Under modperl2, you have pools of interpreters. The pools are independent from each other. Each pools is comprised of a parent interpreter and clones. None of the interpreters is tied to an OS thread. Instead at run time, an OS thread may use one interpreter at a time. So you may have 100 OS threads running, with just 5 interpreters (allowing you to use threads for other non-perl things, and tieing an interpreter only when you need it).
So each parent interpeter should be totally independent from other parent interpreters. I'm not sure if sharing the key is possible. Since you will end up with two threads from totally different pools using the same thread key. Or is it just fine?
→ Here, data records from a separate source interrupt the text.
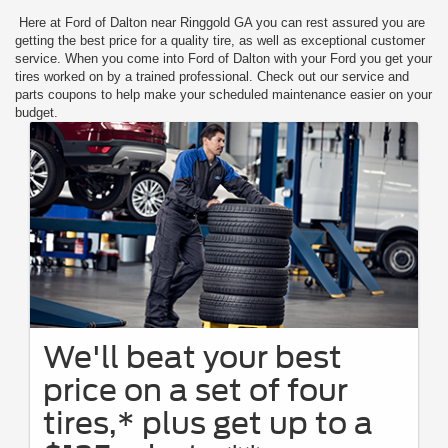
Here at Ford of Dalton near Ringgold GA you can rest assured you are
getting the best price for a quality tire, as well as exceptional customer
service. When you come into Ford of Dalton with your Ford you get your
tires worked on by a trained professional. Check out our service and
parts coupons to help make your scheduled maintenance easier on your
budget.
We'll beat your best
price on a set of four
tires,* plus get up to a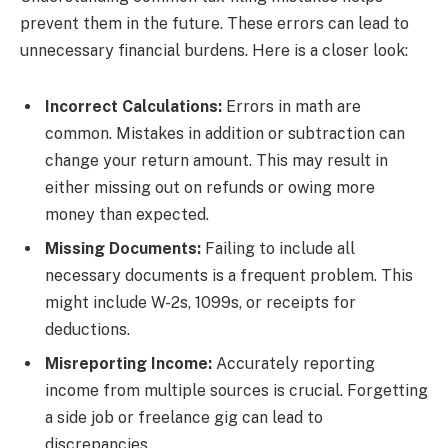
prevent them in the future. These errors can lead to
unnecessary financial burdens. Here is a closer look:
Incorrect Calculations:
Errors in math are
common. Mistakes in addition or subtraction can
change your return amount. This may result in
either missing out on refunds or owing more
money than expected.
Missing Documents:
Failing to include all
necessary documents is a frequent problem. This
might include W-2s, 1099s, or receipts for
deductions.
Misreporting Income:
Accurately reporting
income from multiple sources is crucial. Forgetting
a side job or freelance gig can lead to
discrepancies.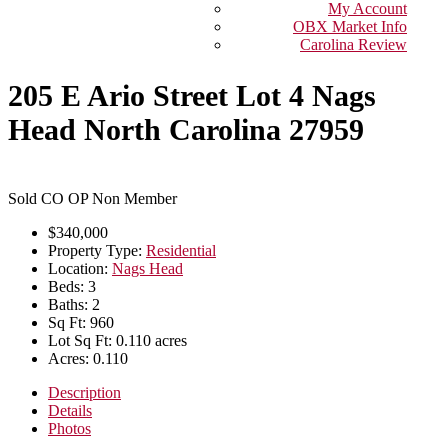
My Account
OBX Market Info
Carolina Review
205 E Ario Street Lot 4 Nags
Head North Carolina 27959
Sold CO OP Non Member
$340,000
Property Type:
Residential
Location:
Nags Head
Beds:
3
Baths:
2
Sq Ft:
960
Lot Sq Ft:
0.110 acres
Acres:
0.110
Description
Details
Photos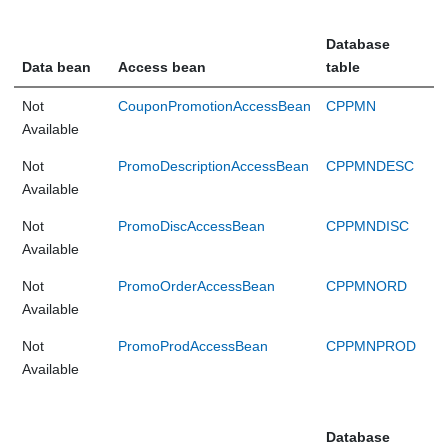
Database
Data bean
Access bean
table
Not
CouponPromotionAccessBean
CPPMN
Available
Not
PromoDescriptionAccessBean
CPPMNDESC
Available
Not
PromoDiscAccessBean
CPPMNDISC
Available
Not
PromoOrderAccessBean
CPPMNORD
Available
Not
PromoProdAccessBean
CPPMNPROD
Available
Database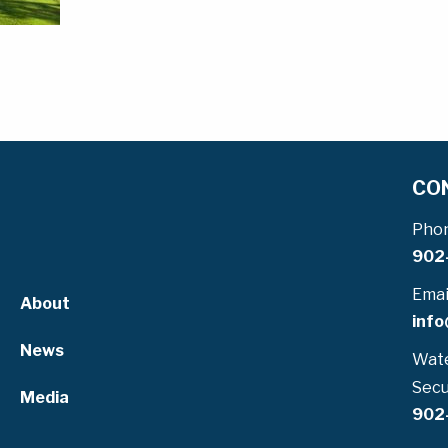
CO
Pho
902
Emai
About
info
News
Wate
Secu
Media
902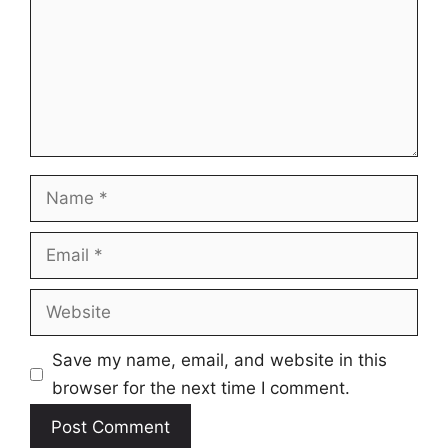
Name
Email
Website
Save my name, email, and website in this
browser for the next time I comment.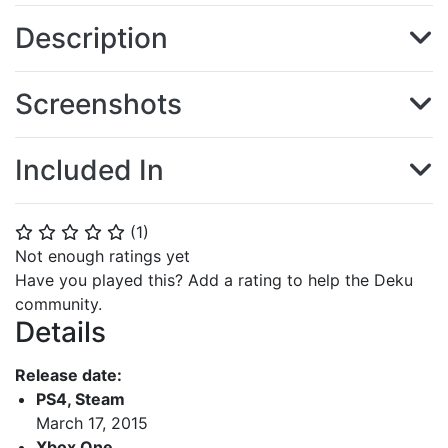
Description
Screenshots
Included In
(
1
)
⭐
⭐
⭐
⭐
⭐
Not enough ratings yet
Have you played this? Add a rating to help the Deku
community.
Details
Release date:
PS4, Steam
March 17, 2015
Xbox One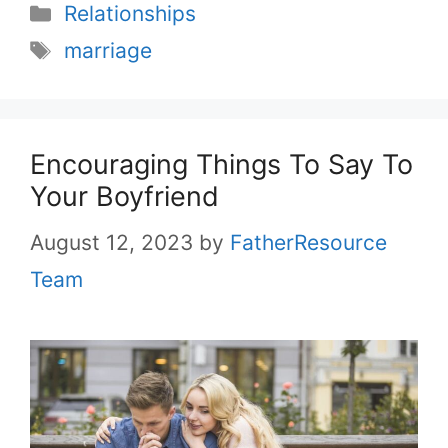
Categories
Relationships
Tags
marriage
Encouraging Things To Say To
Your Boyfriend
August 12, 2023
by
FatherResource
Team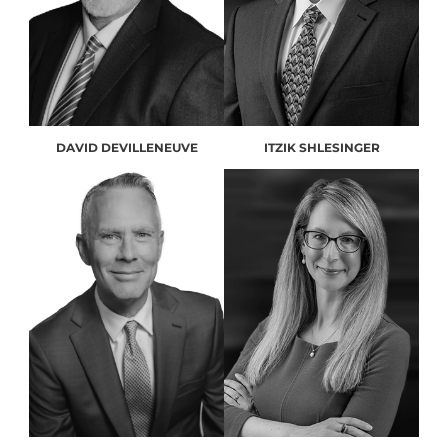
DAVID DEVILLENEUVE
ITZIK SHLESINGER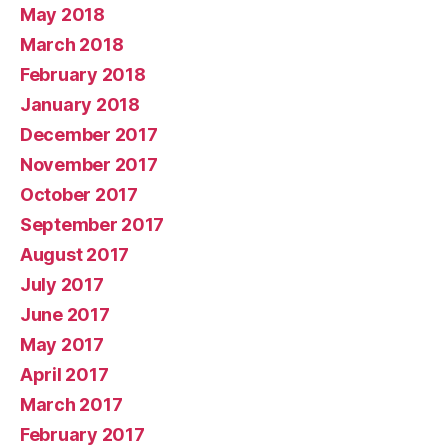
May 2018
March 2018
February 2018
January 2018
December 2017
November 2017
October 2017
September 2017
August 2017
July 2017
June 2017
May 2017
April 2017
March 2017
February 2017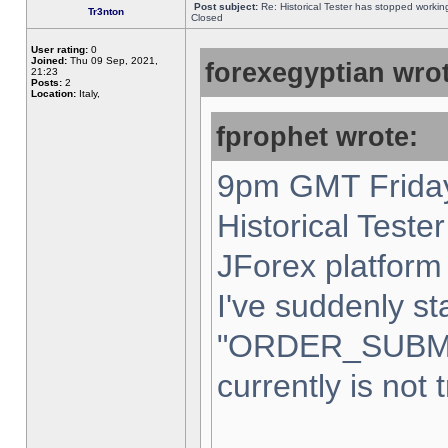
Post subject:
Re: Historical Tester has stopped worki
Tr3nton
Closed
User rating:
0
Joined:
Thu 09 Sep, 2021,
forexegyptian wrot
21:23
Posts:
2
Location:
Italy,
fprophet wrote:
9pm GMT Friday
Historical Teste
JForex platform 
I've suddenly st
"ORDER_SUBM
currently is not 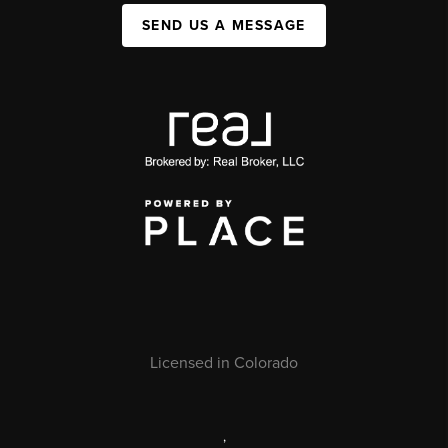
SEND US A MESSAGE
Licensed in Colorado
,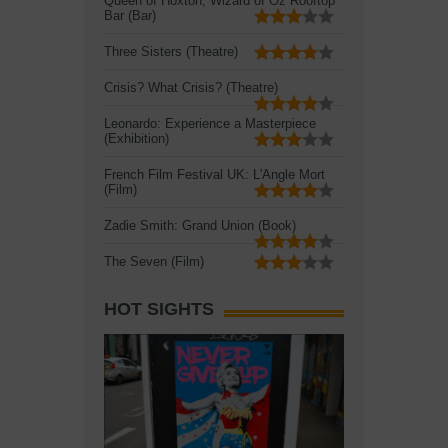
Queen of Hoxton, Wizard of Oz Rooftop
Bar (Bar)
Three Sisters (Theatre)
Crisis? What Crisis? (Theatre)
Leonardo: Experience a Masterpiece
(Exhibition)
French Film Festival UK: L'Angle Mort
(Film)
Zadie Smith: Grand Union (Book)
The Seven (Film)
HOT SIGHTS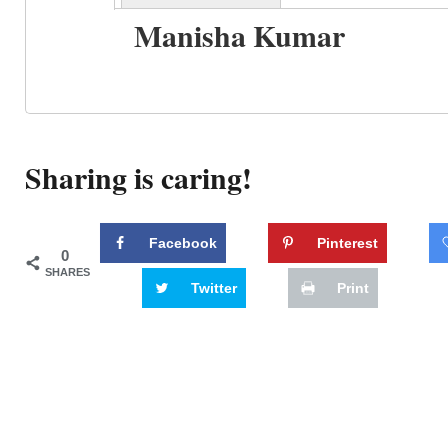
Manisha Kumar
Sharing is caring!
Facebook
Pinterest
0
SHARES
Twitter
Print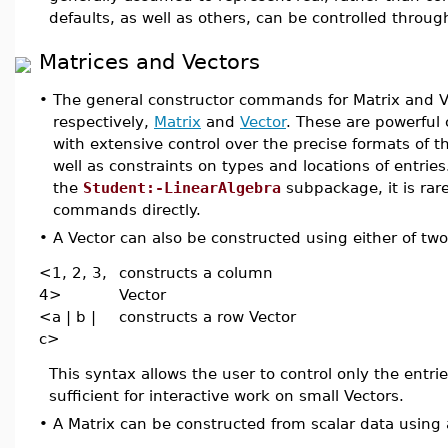
defaults, as well as others, can be controlled throu
Matrices and Vectors
•
The general constructor commands for Matrix and Ve
respectively,
Matrix
and
Vector
. These are powerful
with extensive control over the precise formats of t
well as constraints on types and locations of entrie
the
Student:-LinearAlgebra
subpackage, it is rar
commands directly.
•
A Vector can also be constructed using either of tw
<1, 2, 3,
constructs a column
4>
Vector
<a | b |
constructs a row Vector
c>
This syntax allows the user to control only the entries
sufficient for interactive work on small Vectors.
•
A Matrix can be constructed from scalar data using 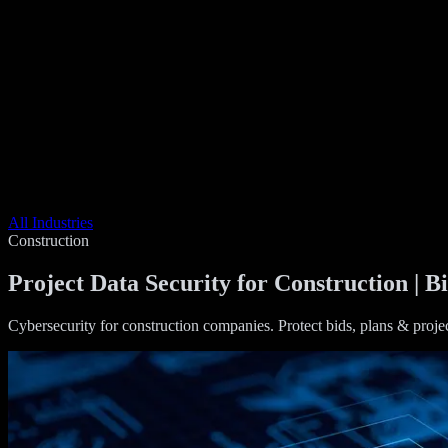
All Industries
Construction
Project Data Security for Construction | B
Cybersecurity for construction companies. Protect bids, plans & proje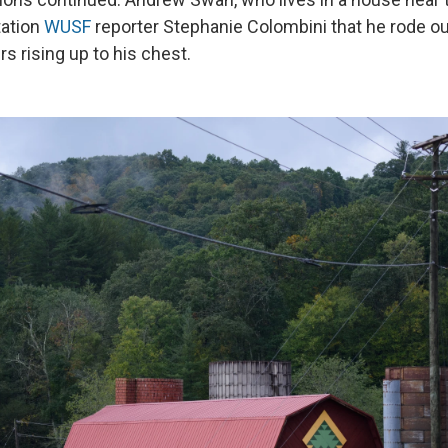
ation
WUSF
reporter Stephanie Colombini that he rode o
rs rising up to his chest.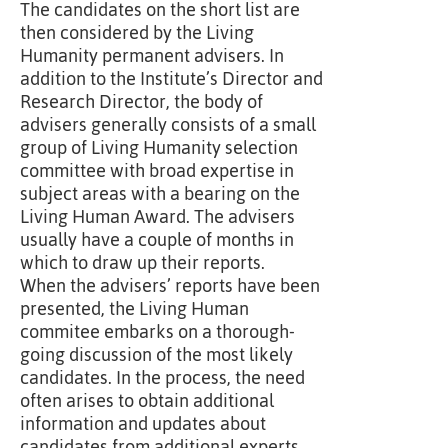
The candidates on the short list are
then considered by the Living
Humanity permanent advisers. In
addition to the Institute’s Director and
Research Director, the body of
advisers generally consists of a small
group of Living Humanity selection
committee with broad expertise in
subject areas with a bearing on the
Living Human Award. The advisers
usually have a couple of months in
which to draw up their reports.
When the advisers’ reports have been
presented, the Living Human
commitee embarks on a thorough-
going discussion of the most likely
candidates. In the process, the need
often arises to obtain additional
information and updates about
candidates from additional experts,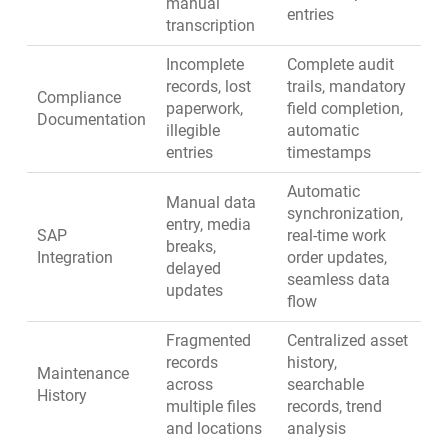
manual
entries
transcription
Incomplete
Complete audit
records, lost
trails, mandatory
Compliance
paperwork,
field completion,
Documentation
illegible
automatic
entries
timestamps
Automatic
Manual data
synchronization,
entry, media
SAP
real-time work
breaks,
Integration
order updates,
delayed
seamless data
updates
flow
Fragmented
Centralized asset
records
history,
Maintenance
across
searchable
History
multiple files
records, trend
and locations
analysis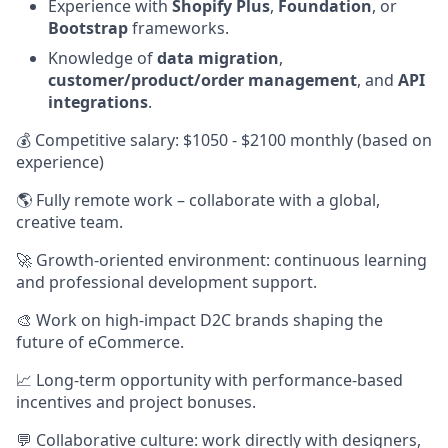
Experience with
Shopify Plus
,
Foundation
, or
Bootstrap
frameworks.
Knowledge of
data migration
,
customer/product/order management
, and
API
integrations
.
💰 Competitive salary: $1050 - $2100 monthly (based on
experience)
🌎 Fully remote work – collaborate with a global,
creative team.
🚀 Growth-oriented environment: continuous learning
and professional development support.
🎨 Work on high-impact D2C brands shaping the
future of eCommerce.
📈 Long-term opportunity with performance-based
incentives and project bonuses.
💬 Collaborative culture: work directly with designers,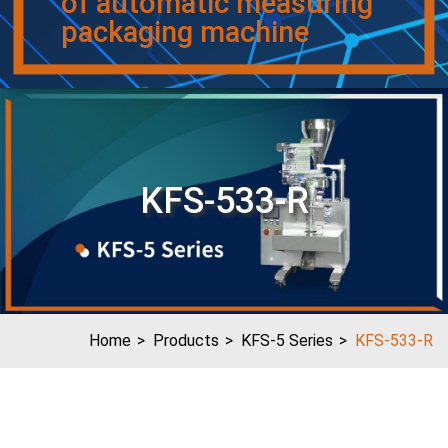
of automatic measuring
packaging machine
KFS-533-R
Home
Products
KFS-5 Series
KFS-533-R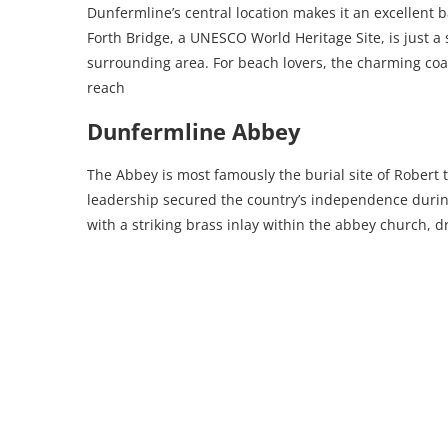
Dunfermline’s central location makes it an excellent b
Forth Bridge, a UNESCO World Heritage Site, is just a
surrounding area. For beach lovers, the charming coast
reach
Dunfermline Abbey
The Abbey is most famously the burial site of Robert t
leadership secured the country’s independence durin
with a striking brass inlay within the abbey church, 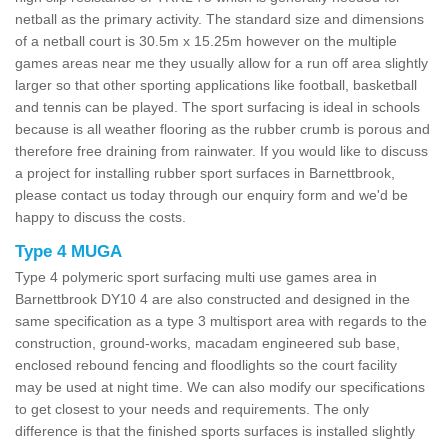
netball as the primary activity. The standard size and dimensions
of a netball court is 30.5m x 15.25m however on the multiple
games areas near me they usually allow for a run off area slightly
larger so that other sporting applications like football, basketball
and tennis can be played. The sport surfacing is ideal in schools
because is all weather flooring as the rubber crumb is porous and
therefore free draining from rainwater. If you would like to discuss
a project for installing rubber sport surfaces in Barnettbrook,
please contact us today through our enquiry form and we'd be
happy to discuss the costs.
Type 4 MUGA
Type 4 polymeric sport surfacing multi use games area in
Barnettbrook DY10 4 are also constructed and designed in the
same specification as a type 3 multisport area with regards to the
construction, ground-works, macadam engineered sub base,
enclosed rebound fencing and floodlights so the court facility
may be used at night time. We can also modify our specifications
to get closest to your needs and requirements. The only
difference is that the finished sports surfaces is installed slightly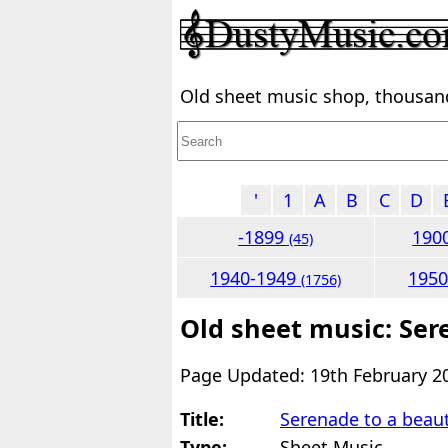
Old sheet music shop, thousands
'
1
A
B
C
D
-1899
190
(45)
1940-1949
195
(1756)
Old sheet music: Ser
Page Updated: 19th February 2
Title:
Serenade to a beaut
Type:
Sheet Music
Isn't that a problem if two unrelated interpeters try to use the same key, sounds like a *very* bad idea under threads. We have enough mysterious crashes under threads, I won't be surprised that this is one of the reasons. I need to write more tests to tell for sure.
The thread key is not property of an interpreter. It is a single global shared between all the threads running in the process space. Same goes for PL_curinterp, it's a true global. The concept of having different interpeters use different thread keys does not make sense.
I see.
Moreover if perl does get fixed, this modperl2 case is certainly going to crash, since it'll destroy the key but other parent interpreters sharing it will be still running. My test program demonstrates that quite clearly.
Are you talking about my "perl_fini" patch as the fix here? The key is not destroyed until the code is about to go (at dlclose time). If other threads are still running they should segfault when the text segment gets unmapped during dlclose, i.e. this can't happen.
Right. So the key delete should happen only once, even though there is more than one parent interpreter.